Rice grain yield is determined by four parameters: number of panicles per plant, number of spikelets per panicle, grain filling rate and total grain weight [42]. With global warming, the increase in the maximum daily temperature will significantly increase the frequency of suffering from high-temperature stress for rice during the day [43], which is not conducive to the reproductive growth of rice [44, 45] and seriously affects the seed setting rate and the 1000-grain weight of rice [46]. By analyzing the yield composition factors of the four varieties during 2015 and 2016, it can be found that the decrease in rice yield was mainly caused by a decrease in the seed setting rate, followed by a decrease in the 1000-grain weight (Fig. 10). In 2016, an approximately 60% reduction in the seed setting rate was observed in LYPJ and HHZ under AW treatment. In contrast, although the 1000-grain weight of rice was significantly reduced by 5% under the different warming treatments, especially the AW treatment, it did not contribute much to the grain yield reduction. Hubei Province, as the main producing area of middle-season rice in the middle and lower reaches of the Yangtze River, is prone to encounter high-temperature stress during the fertile flowering period under warming weather, which will inhibit pollen activity, anther cracking, and stigma pollen germination, leading to a high sterility of spikelets and a reduced seed setting rate [44, 47]. Under the trend that the average atmospheric temperature will continue to rise in the future with climate warming, it can be predicted that rice production in the middle and lower reaches of the Yangtze River will face a severe test based on the results of this study. In this context, it is of great significance to design stable and reliable field warming facilities and observe an accurate simulation of future climate change. The area of temperature increase in the HBWF is sufficiently large to meet the needs of multiple samples, and an in-depth exploration can be conducted on the internal mechanisms between rice yield composition factors and the temperature increases in the future research.

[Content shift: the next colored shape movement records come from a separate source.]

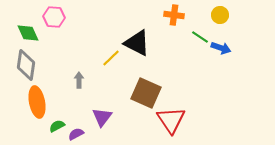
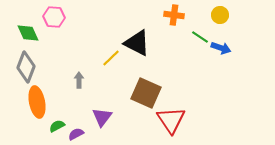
gray diamond: moved 2 px down; rotated 12 degrees clockwise
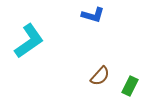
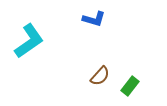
blue L-shape: moved 1 px right, 4 px down
green rectangle: rotated 12 degrees clockwise
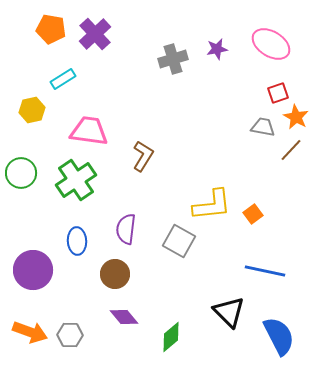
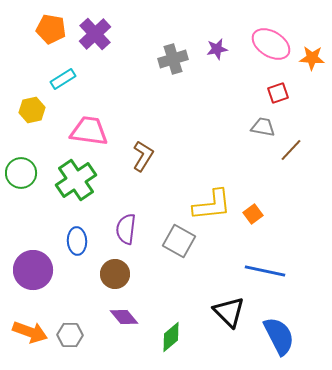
orange star: moved 16 px right, 59 px up; rotated 25 degrees counterclockwise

Not only that, it’s convenient to explore the role of field cultivation means such as fertilization and irrigation in alleviating the temperature increase effects through the new warming facility.

Conclusions

An additional field warming facility option named as hot-blast warming facility (HBWF), which comprising heaters, blowers, wind breaks, and a control board was developed. The modular design of the facility facilitated the installation and disassembly of different devices, which also greatly improves the safety of the equipment. The farmland hot-blast warming facility could raise the temperature to 1–2 °C in the rice canopy without changing the diurnal variation characteristics and formed form an effective warming unit with an abundant area. The warming units are independent of each other, which enables carrying out multiple elevated temperature treatments for different crops in the limited experimental land at the same time. Furthermore, the HBWF had little effect on relative humidity in paddy field and could simulate convection heating by directly heating air. The power consumption per square meter in the warming plot was reduced due to the adoption of heat preservation equipment. In the validation trial, the facility stably provided uniformly controlled warming plots, and it provided reproducible results under field conditions. Among all treatments, the AW caused the most adverse effects, and the day and night temperature augmentation caused the same degree of adverse effects. The primary cause for the significant decrease in rice yield in 2 years was a decrease in the seed setting rate, followed by a decrease in the 1000-grain weight. In general, the hot-blast warming facility developed in this experiment and the resultant data from rice planted in middle-season are of great reference value to predict the specific changes of rice under the future climate warming and to propose feasible countermeasures accordingly.

Methods

Site description

Field warming experiments were conducted during July–October in 2015–2016 using a hot-blast facility at Huazhong Agricultural University, Wuhan, Hubei Province, China (30° 50′ N latitude, 114° 33′ E longitude). The climate conditions can be classified as a northern subtropics monsoon with a mean annual precipitation of 1300 mm, a mean annual temperature of 17.1 °C, and an annual daylight period of 1800 h. The relevant soil properties were as follows: total nitrogen 1.20 g kg−1, available phosphorus 10.47 mg kg−1, extractable potassium 125.92 mg kg−1, soil organic carbon 16.62 g kg−1, and pH 6.32.

Crop establishment

Four indica rice (Oryza sativa L.) cultivars having different sensitivity to high temperature, Huanghuazhan (HHZ), Shanyou63 (SY63), Yangliangyou6 (YLY6) and Liangyoupeijiu (LYPJ), were tested consecutively for the 2-year warming experiment. Sterilized seed of all four cultivars was germinated and then sown on 11th May and 17th May for the nursery rearing in 2015 and 2016, respectively. One month after sowing, three seedlings per hill were transplanted manually with a hill spacing of 16.7 cm × 20.0 cm in mid-June. The plants were cultivated in a paddy for the whole rice growth duration. The rates of fertilizers in each plot were 180 kg N ha−1, 40 kg P (P2O5) ha−1, and 100 kg K (KCl) ha−1. All of the P, half of the K and 40% of N were applied as a basal dressing 1 day before transplanting, while the residual nitrogen was equally split at the mid-tillering stage and the panicle initiation stages, and the other 50% of the potassium was top-dressed during panicle initiation. All the weeds were manually removed whenever they were found, and various pesticide sprays were used for pest and disease control.

Experimental design

A warming experiment was conducted in the HBWF according to split plot arrangements with four replicates. Elevated temperature treatments were allocated to the main plots having an area of 25 m2 (5 m × 5 m) (Fig. 5). Each main plot was divided into four subplots equally and four cultivars were assigned randomly to the subplots. The treatments were all-day warming (AW: warmed from 0: 00 to 24: 00), day warming (DW: warmed from 7: 00 to 19: 00), night warming (NW: warmed from 19: 00 to 7: 00 of the next day) and ambient control (CK). The warming treatments were deployed after transplanting, from 25/06 to 29/09 in 2015 and from 29/07 to 08/10 in 2016. The start time of the HBWF was delayed because of continual rainfall after transplanting in 2016.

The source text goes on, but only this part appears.